Well, (as usual) I was wrong. It isn't a memory problem. It seems that after
some indeterminant time, the USB interface locks up. When we try to take it
down (ifconfig wlan0 down) we get a message about outstanding urbs. By
powering down the 9170 we can re-set the device and get it to re-associate
and resume work. So, the problem is a USB problem. The question is if it is
a module problem or a system problem. We are typically seeing this after
50-200 reassociations. If we don't reassociate, it doesn't seem to occur.
Does anyone else have experience or insight into this?
Chuck
----- Original Message -----
From: "Luis R. Rodriguez" <mcgrof@xxxxxxxxx>
To: "Chuck Crisler" <ccrisler@xxxxxxxxxx>
Cc: <linux-wireless@xxxxxxxxxxxxxxx>
Sent: Monday, September 27, 2010 1:31 PM
Subject: Re: memory leak in scan with 9170?
On Mon, Sep 27, 2010 at 10:16 AM, Chuck Crisler <ccrisler@xxxxxxxxxx>
wrote:
I have modified my code that is using a 9170. I am really concerned about
roaming and so am testing that pretty hard. Yesterday I had a loop that
forced a DISCONNECT followed by a REASSOCIATE every 30 seconds. After
between 1:30 and 1:40 it failed by no longer receiving scan results. When
I
looked into a log, the very last scan results that I received had a
reduced
number of BSSs, down from 10-12 per scan to 4, then the next scan was
zero.
It never recovered. All scans always failed to return any results from
then
on and, of course, the re-associate failed. This 'feels' to me like a
memory
leak somewhere, either in the firmware or the driver. I am running the
2.6.31 kernel/driver and the dual file firmware and version 0.6.10 of the
supplicant.
Both are ancient. Please try compat-wireless-2.6.36-rc3-1, I will soon
make a new release with some stable fixes applied which are not yet in
Linus' tree which I think will help a lot with your roaming testing. I
should also note roaming was not possible until circa 2.6.33 when
Jouni allowed for cfg80211 to authenticate to two APs at the same time
and then move off to it to associate. Also although technically older
userspace should work with newer kernels I have noted some issues with
some really old supplicant on current kernels. I don't think there has
been enough motivation to track down the exact issues though, but your
best bet is to just upgrade the supplicant.
At the moment I am running another test where it roams every 60
seconds rather than 30 seconds to see what kind of difference that makes.
I
know that my kernel is old, but for now I don't have a choice. Does
anyone
have any experience like this or insight into this new problem? This is
an
embedded device that doesn't have the memory of a PC. Is there some way
that
I could instrument something to check this?

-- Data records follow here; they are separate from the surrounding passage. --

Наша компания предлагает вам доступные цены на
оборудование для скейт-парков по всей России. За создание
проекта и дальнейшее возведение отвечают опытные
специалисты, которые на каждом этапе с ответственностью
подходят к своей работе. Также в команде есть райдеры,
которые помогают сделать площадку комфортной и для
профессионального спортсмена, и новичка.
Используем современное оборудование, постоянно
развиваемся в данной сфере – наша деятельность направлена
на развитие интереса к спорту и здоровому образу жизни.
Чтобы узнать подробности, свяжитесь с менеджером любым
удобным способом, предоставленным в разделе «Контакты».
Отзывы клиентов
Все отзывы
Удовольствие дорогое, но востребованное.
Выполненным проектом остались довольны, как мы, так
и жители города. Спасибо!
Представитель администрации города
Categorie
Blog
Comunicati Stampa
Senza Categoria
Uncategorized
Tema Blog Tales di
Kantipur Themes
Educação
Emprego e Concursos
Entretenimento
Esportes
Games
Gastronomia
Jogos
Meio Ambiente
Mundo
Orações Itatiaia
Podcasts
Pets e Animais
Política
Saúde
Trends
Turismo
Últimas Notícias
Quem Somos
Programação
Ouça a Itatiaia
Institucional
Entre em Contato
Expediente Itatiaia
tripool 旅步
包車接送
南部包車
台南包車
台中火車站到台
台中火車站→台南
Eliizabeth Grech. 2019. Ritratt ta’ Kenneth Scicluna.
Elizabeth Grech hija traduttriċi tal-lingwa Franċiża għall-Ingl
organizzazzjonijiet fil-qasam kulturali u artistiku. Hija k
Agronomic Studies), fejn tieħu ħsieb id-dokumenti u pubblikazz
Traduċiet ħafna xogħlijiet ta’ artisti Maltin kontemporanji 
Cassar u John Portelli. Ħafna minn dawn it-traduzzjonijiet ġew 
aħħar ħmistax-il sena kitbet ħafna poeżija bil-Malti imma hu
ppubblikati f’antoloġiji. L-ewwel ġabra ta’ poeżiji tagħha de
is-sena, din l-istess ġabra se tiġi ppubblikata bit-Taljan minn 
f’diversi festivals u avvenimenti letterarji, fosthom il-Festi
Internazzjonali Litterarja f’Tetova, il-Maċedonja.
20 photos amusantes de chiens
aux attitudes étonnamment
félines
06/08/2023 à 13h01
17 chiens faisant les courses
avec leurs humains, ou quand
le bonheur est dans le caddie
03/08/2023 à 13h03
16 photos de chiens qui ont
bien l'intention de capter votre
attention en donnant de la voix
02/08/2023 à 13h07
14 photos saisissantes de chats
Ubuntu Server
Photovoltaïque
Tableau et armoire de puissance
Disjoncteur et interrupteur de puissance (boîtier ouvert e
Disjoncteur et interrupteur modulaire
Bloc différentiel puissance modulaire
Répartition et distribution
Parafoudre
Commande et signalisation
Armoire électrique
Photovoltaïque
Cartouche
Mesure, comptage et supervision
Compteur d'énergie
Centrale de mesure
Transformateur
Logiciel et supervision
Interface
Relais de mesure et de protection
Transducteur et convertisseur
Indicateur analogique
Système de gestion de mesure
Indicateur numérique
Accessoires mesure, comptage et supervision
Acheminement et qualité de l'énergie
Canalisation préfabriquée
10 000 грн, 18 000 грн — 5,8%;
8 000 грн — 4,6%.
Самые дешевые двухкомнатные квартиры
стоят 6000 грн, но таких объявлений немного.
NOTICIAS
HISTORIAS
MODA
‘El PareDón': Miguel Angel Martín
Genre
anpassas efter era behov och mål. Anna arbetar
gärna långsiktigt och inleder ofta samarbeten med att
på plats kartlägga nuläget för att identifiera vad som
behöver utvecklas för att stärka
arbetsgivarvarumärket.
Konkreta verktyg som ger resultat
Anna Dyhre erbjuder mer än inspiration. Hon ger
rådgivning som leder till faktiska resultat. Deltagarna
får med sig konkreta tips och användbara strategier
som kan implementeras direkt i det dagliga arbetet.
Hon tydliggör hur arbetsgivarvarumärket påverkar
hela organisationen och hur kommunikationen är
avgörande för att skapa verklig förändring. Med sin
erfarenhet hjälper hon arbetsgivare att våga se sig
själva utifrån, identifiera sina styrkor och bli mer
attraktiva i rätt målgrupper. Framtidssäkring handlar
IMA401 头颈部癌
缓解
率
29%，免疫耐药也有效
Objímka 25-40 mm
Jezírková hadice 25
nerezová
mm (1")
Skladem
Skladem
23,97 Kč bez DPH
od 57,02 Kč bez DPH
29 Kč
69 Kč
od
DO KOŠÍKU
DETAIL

I'm testing roaming by using wpa_cli roam <bss> in an ESS every 5
seconds. To really stress test the hell out of this I force a roam
every second too, its quite fun, it created a crash but I think we now
know one of the main issues behind some warnings and Johannes has been
brainstorming some solution. I don't suspect you'll hit these corner
cases unless you roam every 2 seconds or so. The warnings are related
to the fact that we assume the STA peer channel is the currently
operating one when we TX a frame, and if we already associated to
another station when moving from 2.4 GHz to 5 GHz we can potentially
be trying to send a frame to a peer with no valid bitrate.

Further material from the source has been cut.